Task prompt: Print every line below that comes at or after the line containing "Privacy Policy and Cookies", exactly as written.

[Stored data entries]
----
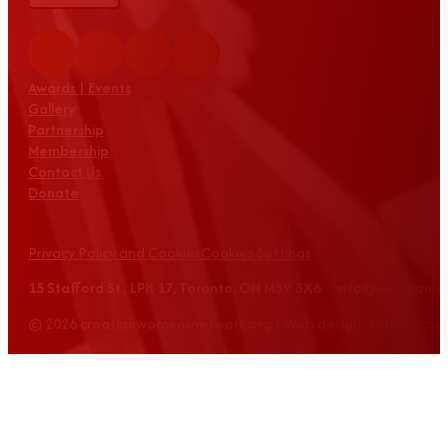
Awards | Events
Gallery
Partnership
Membership
Contact Us
Donate
Privacy Policy and Cookies
Cookies Settings
15 Stafford St., LPH 17, Toronto, ON M5V 3X6 info@croatian
© 2026 croatianwomensnetwork.org | Web design: Equus Grou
----
Solution:
Privacy Policy and Cookies
Cookies Settings
15 Stafford St., LPH 17, Toronto, ON M5V 3X6 info@croatian
© 2026 croatianwomensnetwork.org | Web design: Equus Grou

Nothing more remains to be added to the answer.